Methods: Fifty consecutive patients with ISR and 50 normal control subjects were included. The serum S1P, HDL-S1P and clinical data were collected to explore the relationships between these parameters and ISR.
Results: The patients with ISR had significantly lower concentrations of serum S1P (96.10 ± 26.33 vs. 113.40 ± 32.72; P = 0.004) and HDL-S1P (32.81 ± 10.02 vs. 42.72 ± 11.75; P < 0.001). All included patients were divided into four quartiles based on their concentrations of HDL-S1P: Quartile 1 (18.63-28.51 ng/ml), Quartile 2 (28.62-37.28 ng/ml), Quartile 3 (37.35-45.27 ng/ml), and Quartile 4 (45.59-79.36 ng/ml). The rates of ISR were 84%, 48%, 40% and 28%, respectively. The patients in Quartile 1 exhibited significantly higher rates of ISR compared with the other groups (P = 0.001).
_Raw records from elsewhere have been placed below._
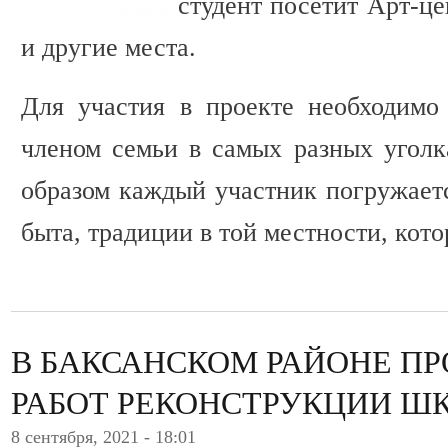
студент посетит Арт-ц
и другие места.
Для участия в проекте необходимо
членом семьи в самых разных угол
образом каждый участник погружаетс
быта, традиции в той местности, кот
В БАКСАНСКОМ РАЙОНЕ ПР
РАБОТ РЕКОНСТРУКЦИИ Ш
8 сентября, 2021 - 18:01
A multivariate stepwise logistic regression analysis indicated that HDL-S1P (OR = 0.846, 95% CI = 0.767-0.932, P = 0.001) was an independent predictor of ISR. An ROC analysis indicated that HDL-S1P = 30.37 ng/ml and had a 90% sensitivity and a 52% specificity in predicting ISR.
Conclusions: HDL-S1P is an independent predictor of ISR, and patients with higher concentrations of HDL-S1P have a low risk of ISR.